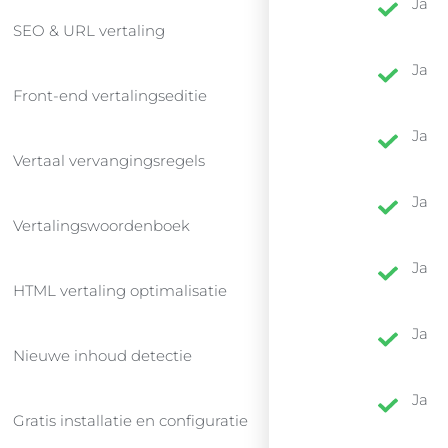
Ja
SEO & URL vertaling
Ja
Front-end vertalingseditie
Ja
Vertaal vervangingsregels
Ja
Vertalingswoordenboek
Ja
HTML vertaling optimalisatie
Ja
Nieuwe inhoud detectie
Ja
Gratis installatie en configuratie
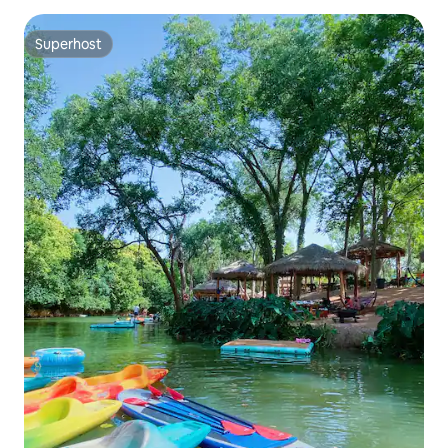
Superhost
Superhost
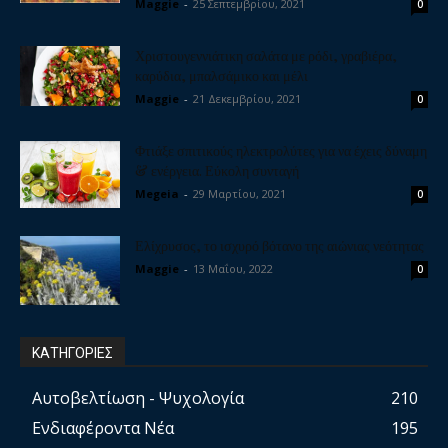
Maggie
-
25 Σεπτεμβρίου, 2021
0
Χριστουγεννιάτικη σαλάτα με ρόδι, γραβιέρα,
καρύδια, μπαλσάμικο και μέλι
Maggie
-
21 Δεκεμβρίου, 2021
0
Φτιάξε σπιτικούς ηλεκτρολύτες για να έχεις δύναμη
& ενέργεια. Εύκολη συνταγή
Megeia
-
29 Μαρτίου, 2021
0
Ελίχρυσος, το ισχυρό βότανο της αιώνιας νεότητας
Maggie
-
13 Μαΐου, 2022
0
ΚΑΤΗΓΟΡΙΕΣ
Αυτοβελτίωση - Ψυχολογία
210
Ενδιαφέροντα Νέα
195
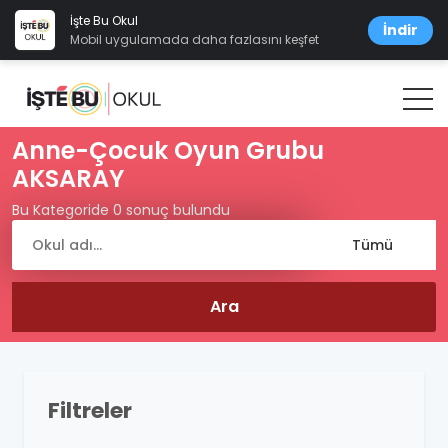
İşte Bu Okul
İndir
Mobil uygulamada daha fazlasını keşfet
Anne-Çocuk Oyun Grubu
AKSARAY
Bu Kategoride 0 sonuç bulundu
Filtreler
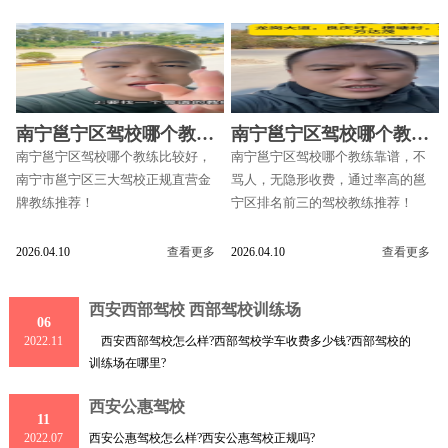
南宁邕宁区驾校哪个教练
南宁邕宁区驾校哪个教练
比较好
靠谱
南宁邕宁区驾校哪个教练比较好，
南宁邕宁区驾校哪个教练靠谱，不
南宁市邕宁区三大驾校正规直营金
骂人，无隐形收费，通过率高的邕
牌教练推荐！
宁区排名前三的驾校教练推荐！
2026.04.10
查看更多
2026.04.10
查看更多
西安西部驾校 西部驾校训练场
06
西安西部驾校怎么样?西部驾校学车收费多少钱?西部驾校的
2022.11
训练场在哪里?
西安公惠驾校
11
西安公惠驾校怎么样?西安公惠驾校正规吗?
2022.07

################

Directions for this task — The line holding "Ελίχρυσος, το ισχυρό" starts the copy and the line holding "南宁邕宁区驾校哪个教练靠谱，不" ends it. Repeat those two lines above and all between them exactly, leaving out pictures.

Task solution —
Ελίχρυσος, το ισχυρό βότανο της αιώνιας νεότητας
Maggie
-
13 Μαΐου, 2022
0
ΚΑΤΗΓΟΡΙΕΣ
Αυτοβελτίωση - Ψυχολογία
210
Ενδιαφέροντα Νέα
195
İşte Bu Okul
İndir
Mobil uygulamada daha fazlasını keşfet
Anne-Çocuk Oyun Grubu
AKSARAY
Bu Kategoride 0 sonuç bulundu
Filtreler
南宁邕宁区驾校哪个教练
南宁邕宁区驾校哪个教练
比较好
靠谱
南宁邕宁区驾校哪个教练比较好，
南宁邕宁区驾校哪个教练靠谱，不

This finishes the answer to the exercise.